Earlier this year, I got a weekend job doing what I always thought was a dream job — driving brand new cars around; almost all makes and models.

It turns out that even a “dream job” can quickly turn into “Oh great, I have to go to work again”. But forget that. The cool part is still cool and I still get to drive brand new VWs, Audis, BMW’s, Porsches, Hondas, everything. Everything except Cadillacs. I don’t think I’ve driven a new Caddy yet. That part is great!

There’s one catch to this job of mine. I have to stick to a speed limit. “Who doesn’t?” you may ask. Well, this speed limit is a little lower than most. I’m stuck doing 15 miles per hour. 15 mph. Oh, and no radio and rarely A/C.

Here’s what I’ve noticed: Driving slowly gives you a chance to learn the vehicle more. How’s the ride? How’s the interior? When you’re in traffic or on a back road, you’re busy worrying about deer, the guy on his cell phone, and what the road is doing ahead of you. I’m not worried about those things. It’s just me and the car. So what I’m trying out here is a unique spin on the car review. You’re not going to get handling at the limit. You’re not going to get maximum acceleration. You’re going to get what I notice while driving 2-5 miles at 15 miles per hour — a Slo-Mo Review.

Let’s start with a good one. The Jaguar F-TYPE V6.

I’m getting in the F-TYPE because the guy in front of me couldn’t get the door open. It’s simple. You push on the dimple, the handle pops out, you open the door, and get in. Move the seat all the way back, all the way down. The seat controls are on the door. I always like that because I can move the seat without getting in or bending over.
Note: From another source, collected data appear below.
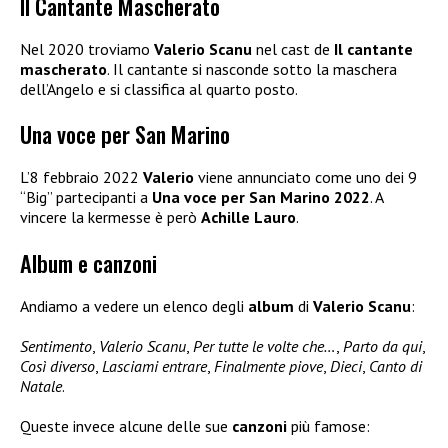
Il Cantante Mascherato
Nel 2020 troviamo
Valerio Scanu
nel cast de
Il cantante
mascherato
. Il cantante si nasconde sotto la maschera
dell’Angelo e si classifica al quarto posto.
Una voce per San Marino
L’8 febbraio 2022
Valerio
viene annunciato come uno dei 9
“Big” partecipanti a
Una voce per San Marino 2022
. A
vincere la kermesse è però
Achille Lauro
.
Album e canzoni
Andiamo a vedere un elenco degli
album
di
Valerio Scanu
:
Sentimento
,
Valerio Scanu
,
Per tutte le volte che…
,
Parto da qui
,
Così diverso
,
Lasciami entrare
,
Finalmente piove
,
Dieci
,
Canto di
Natale
.
Queste invece alcune delle sue
canzoni
più famose:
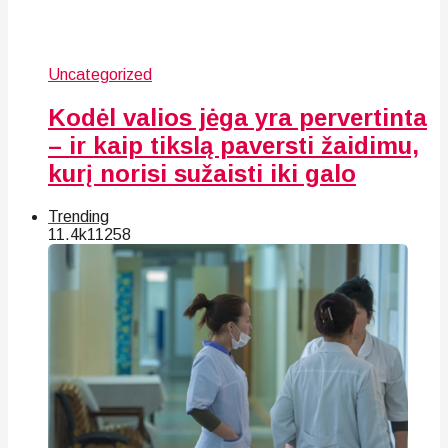
Uncategorized
Kodėl valios jėga yra pervertinta
– ir kaip tikslą paversti žaidimu,
kurį norisi sužaisti iki galo
Trending
11.4k
112
58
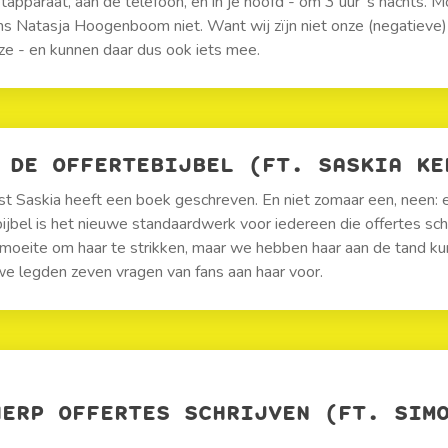
tapparaat, aan de telefoon, en in je hoofd - om 3 uur ‘s nachts. 
s Natasja Hoogenboom niet. Want wij zïjn niet onze (negatieve)
ze - en kunnen daar dus ook iets mee.
DE OFFERTEBIJBEL (FT. SASKIA KE
t Saskia heeft een boek geschreven. En niet zomaar een, neen: e
ijbel is het nieuwe standaardwerk voor iedereen die offertes schr
moeite om haar te strikken, maar we hebben haar aan de tand k
we legden zeven vragen van fans aan haar voor.
HERP OFFERTES SCHRIJVEN (FT. SIM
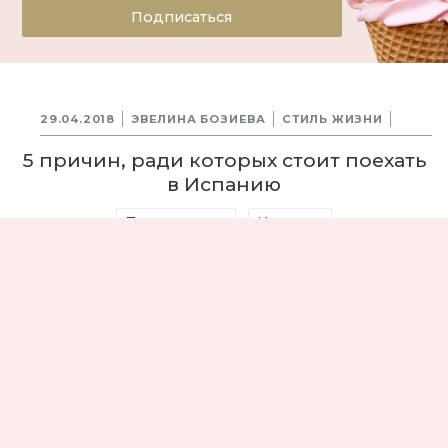
Подписаться
29.04.2018
ЭВЕЛИНА БОЗИЕВА
СТИЛЬ ЖИЗНИ
5 причин, ради которых стоит поехать
в Испанию
Путешествие
Испания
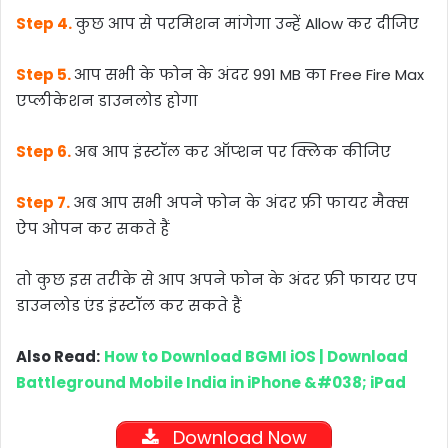
Step 4.
कुछ आप से परमिशन मांगेगा उन्हें Allow कर दीजिए
Step 5.
आप सभी के फोन के अंदर 991 MB का Free Fire Max
एप्लीकेशन डाउनलोड होगा
Step 6.
अब आप इंस्टॉल कर ऑप्शन पर क्लिक कीजिए
Step 7.
अब आप सभी अपने फोन के अंदर फ्री फायर मैक्स
ऐप ओपन कर सकते हैं
तो कुछ इस तरीके से आप अपने फोन के अंदर फ्री फायर एप
डाउनलोड एंड इंस्टॉल कर सकते हैं
Also Read:
How to Download BGMI iOS | Download
Battleground Mobile India in iPhone &#038; iPad
Download Now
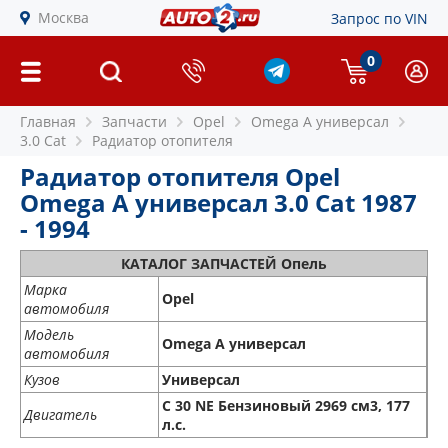
Москва
Запрос по VIN
0
Главная
Запчасти
Opel
Omega A универсал
3.0 Cat
Радиатор отопителя
Радиатор отопителя Opel
Omega A универсал 3.0 Cat 1987
- 1994
КАТАЛОГ ЗАПЧАСТЕЙ Опель
Марка
Opel
автомобиля
Модель
Omega A универсал
автомобиля
Кузов
Универсал
C 30 NE Бензиновый 2969 см3, 177
Двигатель
л.с.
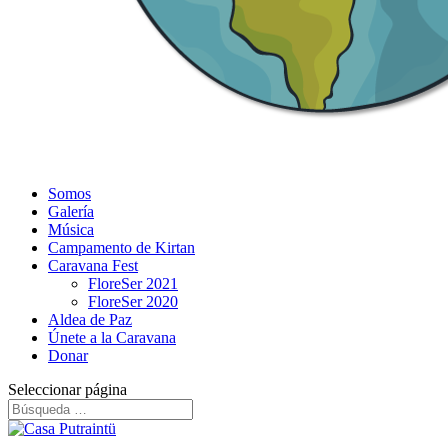
Somos
Galería
Música
Campamento de Kirtan
Caravana Fest
FloreSer 2021
FloreSer 2020
Aldea de Paz
Únete a la Caravana
Donar
Seleccionar página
I can fit in this car. It’s low and I’m tall so sometimes it’s a bit of a squeeze. Nice inside; leather everywhere. Everything seems bolted together tightly. The door panel doesn’t move when I rest my knee on it. That’s surprisingly rare.

Ok, push the start button. Whoa! The supercharged V-6 sounds amazing, and it blips the throttle when you start it. Sounds amazing — enough to get a stare from the boss every single time. Sorry boss, it’s not me, it’s the car! Ok, the revs settle down — and what the hell is that? The vents are RISING UP OUT OF THE DASH! SWEET! You know what? That’s fascinating. I’m gonna turn it off and back on just to hear the engine and watch the vents. Did I do that four times? Maybe. What are you going to do about it? You’d do the same. Vents go up! Vents go down.

Pull away and everything feels good. No twitchy throttle. No grabby brakes. This is a bumpy lot, but the car’s not rattling or squeaking. Sure, it’s brand new, but that doesn’t mean anything. The Jag rides well for a sports car. It’s understeering at a snail’s pace, but suspension blocks will do that. Don’t worry, they take those out. I’m just gonna keep blipping the throttle and listening to the engine. I’ve heard the F-TYPE is one of the loudest new cars. Based on 1/8th throttle and 2000 rpm, I believe it.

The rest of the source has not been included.